The task:
Beneath this line sits some data. Return only its lines from the one holding "navigating the protection of" through the one holding "robotics, data science, and", inclusive, exactly, with the images removed.
BEGIN Records for the task
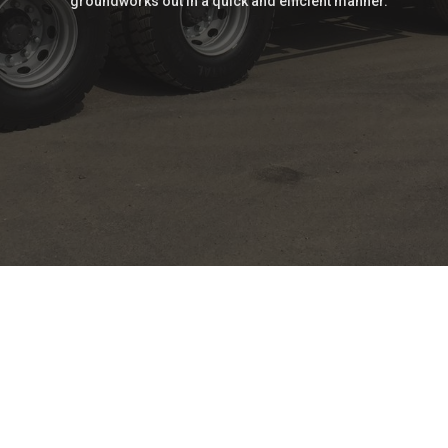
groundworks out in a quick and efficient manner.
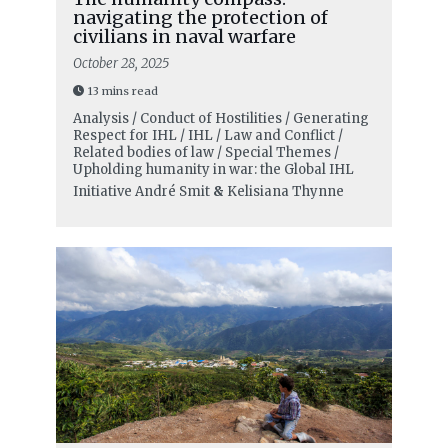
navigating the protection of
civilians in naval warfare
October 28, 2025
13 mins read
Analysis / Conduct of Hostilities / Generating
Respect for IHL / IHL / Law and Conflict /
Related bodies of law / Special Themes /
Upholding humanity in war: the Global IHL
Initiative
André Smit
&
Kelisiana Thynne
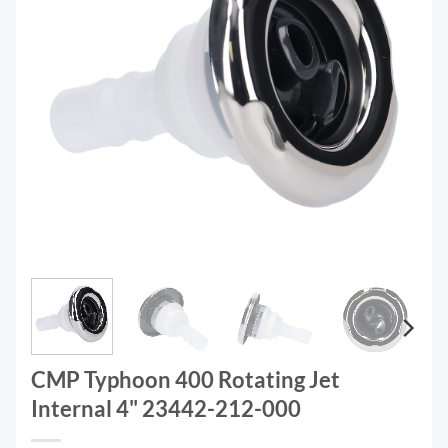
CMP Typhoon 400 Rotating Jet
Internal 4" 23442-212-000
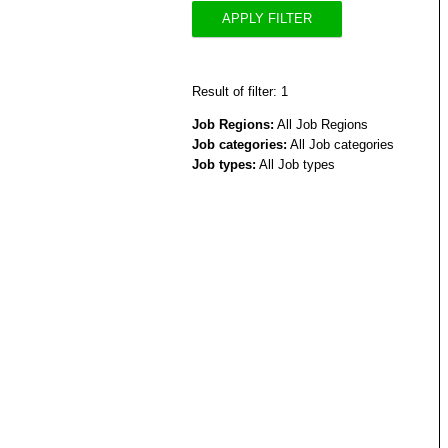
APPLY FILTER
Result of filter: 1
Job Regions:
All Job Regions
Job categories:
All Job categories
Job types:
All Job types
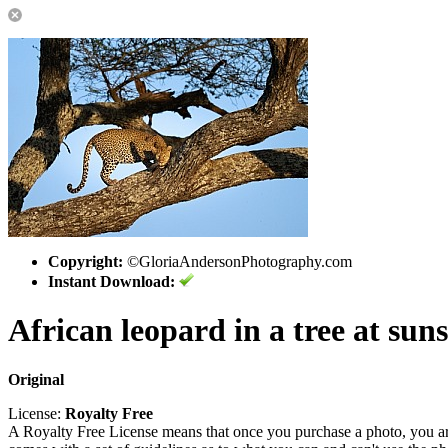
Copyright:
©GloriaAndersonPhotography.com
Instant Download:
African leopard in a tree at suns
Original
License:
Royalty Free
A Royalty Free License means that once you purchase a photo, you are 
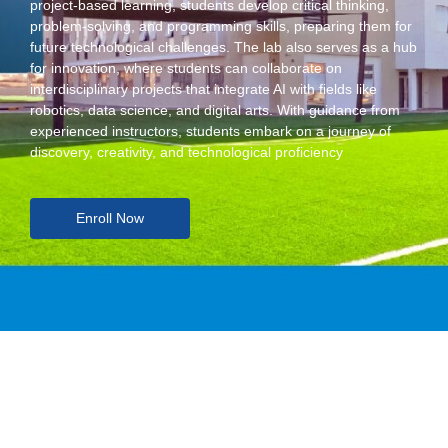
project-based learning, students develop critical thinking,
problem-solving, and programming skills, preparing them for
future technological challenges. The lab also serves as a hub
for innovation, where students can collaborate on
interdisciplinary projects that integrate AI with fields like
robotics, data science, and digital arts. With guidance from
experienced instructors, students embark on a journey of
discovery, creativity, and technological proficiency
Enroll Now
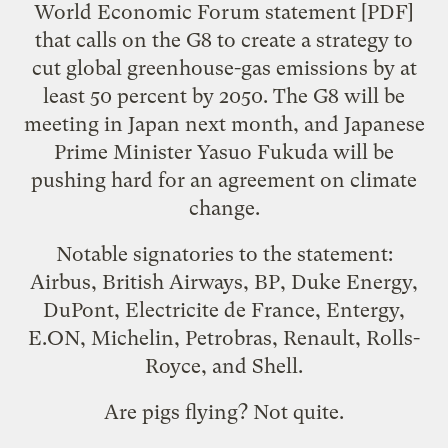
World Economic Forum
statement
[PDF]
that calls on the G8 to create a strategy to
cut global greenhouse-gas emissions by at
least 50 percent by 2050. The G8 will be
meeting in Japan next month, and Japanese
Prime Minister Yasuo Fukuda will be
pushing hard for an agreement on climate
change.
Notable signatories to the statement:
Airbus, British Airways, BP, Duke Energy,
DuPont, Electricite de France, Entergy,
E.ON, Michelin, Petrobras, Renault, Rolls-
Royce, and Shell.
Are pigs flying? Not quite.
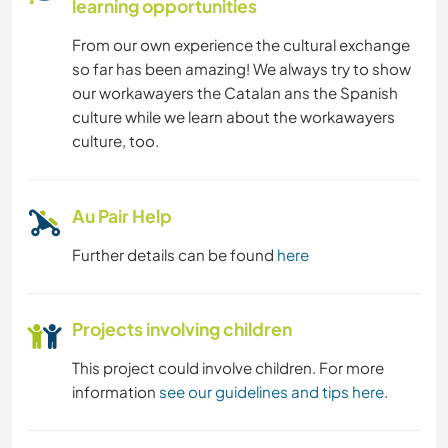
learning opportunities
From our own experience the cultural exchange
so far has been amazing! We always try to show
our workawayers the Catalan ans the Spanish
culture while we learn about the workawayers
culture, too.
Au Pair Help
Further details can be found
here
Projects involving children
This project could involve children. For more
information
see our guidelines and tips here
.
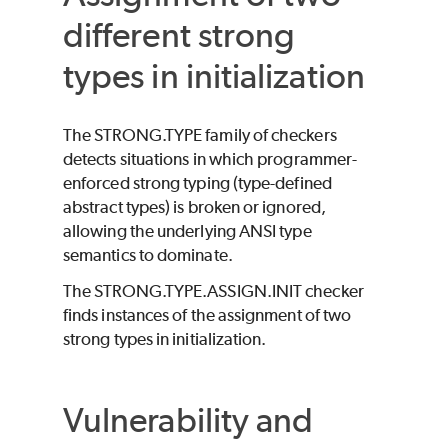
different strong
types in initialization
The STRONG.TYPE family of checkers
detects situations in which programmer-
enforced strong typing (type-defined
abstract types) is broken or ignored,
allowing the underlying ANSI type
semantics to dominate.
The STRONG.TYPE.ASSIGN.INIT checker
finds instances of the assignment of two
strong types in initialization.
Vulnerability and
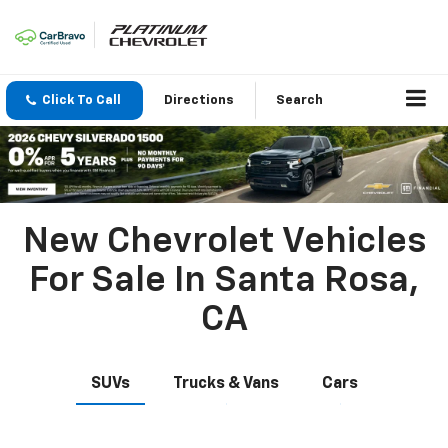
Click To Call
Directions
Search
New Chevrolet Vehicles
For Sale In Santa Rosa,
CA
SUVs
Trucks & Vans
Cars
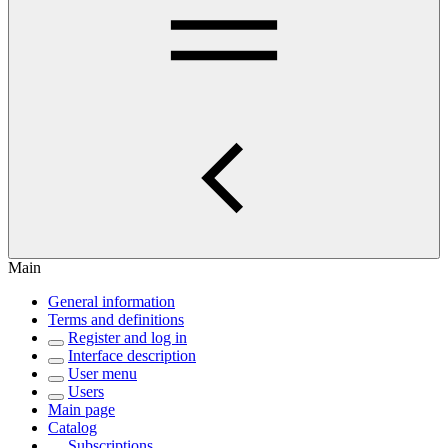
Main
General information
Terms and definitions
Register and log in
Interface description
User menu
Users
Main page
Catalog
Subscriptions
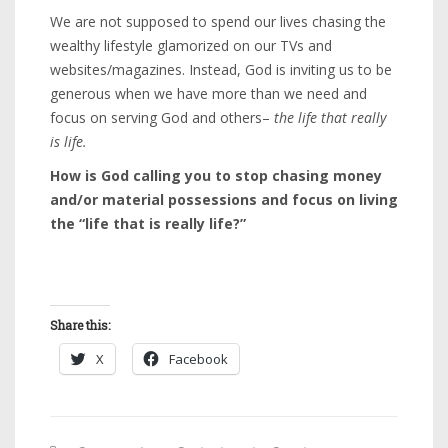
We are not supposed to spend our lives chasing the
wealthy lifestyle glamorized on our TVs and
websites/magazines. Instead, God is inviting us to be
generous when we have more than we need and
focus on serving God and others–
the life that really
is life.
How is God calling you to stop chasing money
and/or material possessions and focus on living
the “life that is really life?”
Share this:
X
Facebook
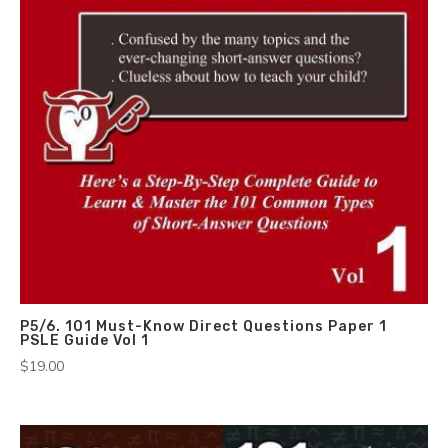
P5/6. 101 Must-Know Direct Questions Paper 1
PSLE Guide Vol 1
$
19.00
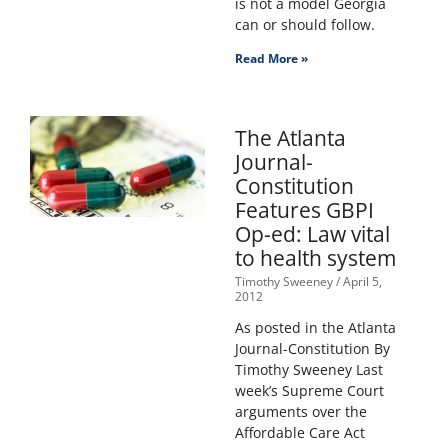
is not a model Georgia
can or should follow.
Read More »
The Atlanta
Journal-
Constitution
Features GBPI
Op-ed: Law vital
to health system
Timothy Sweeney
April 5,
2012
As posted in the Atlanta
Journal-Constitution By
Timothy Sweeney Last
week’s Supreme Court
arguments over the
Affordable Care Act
END Records for the task
Reply to the exercise:
navigating the protection of
civilians in naval warfare
October 28, 2025
13 mins read
Analysis / Conduct of Hostilities / Generating
Respect for IHL / IHL / Law and Conflict /
Related bodies of law / Special Themes /
Upholding humanity in war: the Global IHL
Initiative
André Smit
&
Kelisiana Thynne
CMP Typhoon 400 Rotating Jet
Internal 4" 23442-212-000
APPLY FILTER
Result of filter: 1
Job Regions:
All Job Regions
Job categories:
All Job categories
Job types:
All Job types
Copyright:
©GloriaAndersonPhotography.com
Instant Download:
African leopard in a tree at suns
Original
License:
Royalty Free
A Royalty Free License means that once you purchase a photo, you are 
project-based learning, students develop critical thinking,
problem-solving, and programming skills, preparing them for
future technological challenges. The lab also serves as a hub
for innovation, where students can collaborate on
interdisciplinary projects that integrate AI with fields like
robotics, data science, and digital arts. With guidance from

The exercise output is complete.